So I'm in my last year of high school and in 7 weeks time it'll be the end of school. I've been applying to sixth forms and I found out this other girl who I've spoken to a few times has got into the same place as me. I thought maybe we should be friends.
She said she was really happy that we were both in, she found out first that she had a place and when I told her I had a place too, she hugged me, I wasn't expecting it so it scared me.
I spoke to her on Facebook and asked her for her phone number, we began texting and I think I came on too strong, I actually asked her to be my friend.. I shouldn't have done that, right? I messaged her 3 days running about the college we were both in. So I must have come across a bit obsessive too. I've actually deleted her number now to stop myself talking to her.

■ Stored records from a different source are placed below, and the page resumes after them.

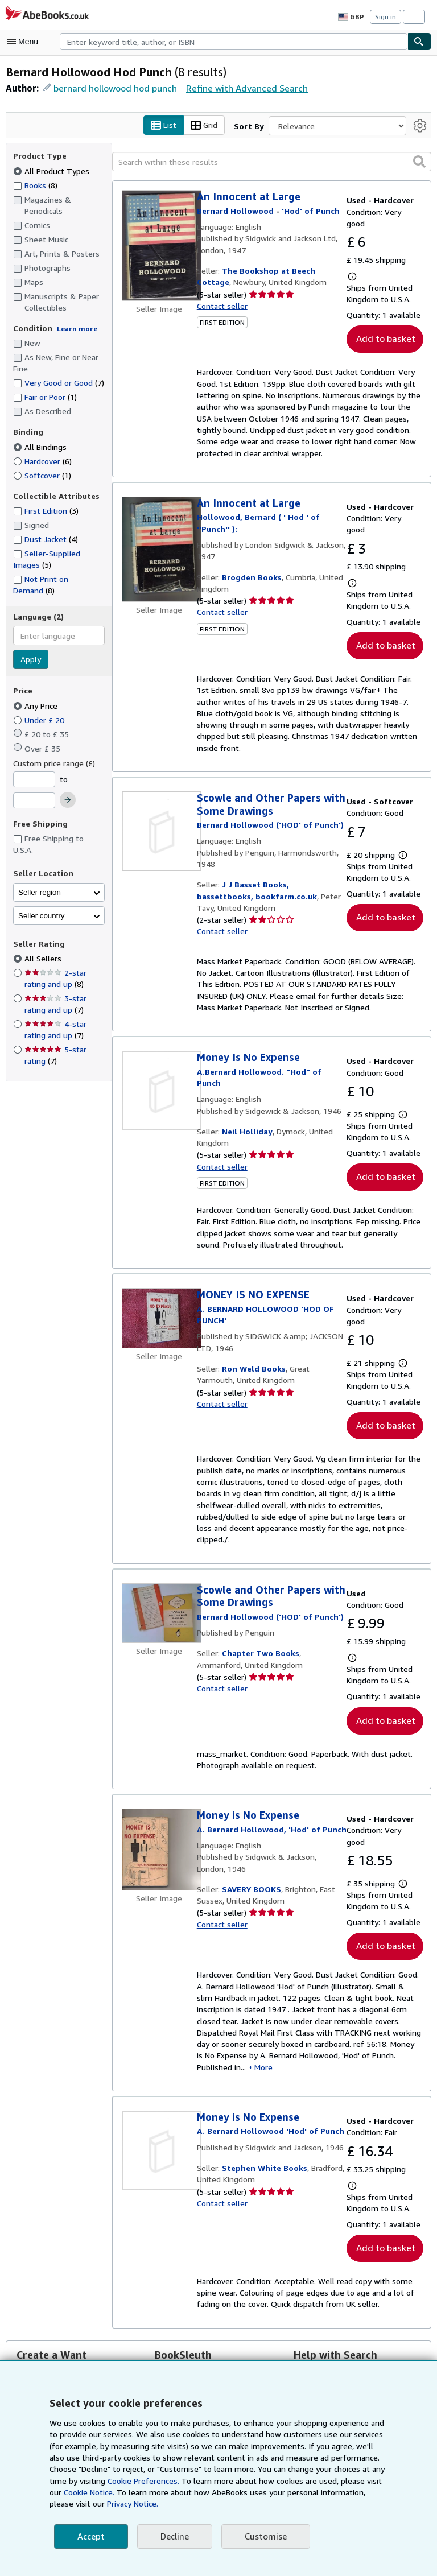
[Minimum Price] (34, 791)
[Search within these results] (271, 162)
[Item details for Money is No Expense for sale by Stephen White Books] (159, 2054)
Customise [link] (264, 2536)
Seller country (41, 927)
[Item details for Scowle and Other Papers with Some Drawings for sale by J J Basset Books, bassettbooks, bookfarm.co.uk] (159, 775)
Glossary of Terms (331, 2278)
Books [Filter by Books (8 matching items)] (36, 185)
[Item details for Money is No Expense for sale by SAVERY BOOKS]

I asked if she's want to meet up outside of school and she said it sounded good. But I don't know if she's just feeling sorry for me.
I haven't made a new friend for the past 3 years so not only am I naturally not good at it, I haven't made a friend in ages.
She's said that I'm weird but she said she doesn't mind. I've apologised to her for being over the top but she said it was okay and I had no reason to apologise. Yet I know she must find me a bit of a pest, and I'm getting paranoid about coming on too strong.
How can I become friends with her without having to admit my Aspergers? Or would mentioning it help with the situation?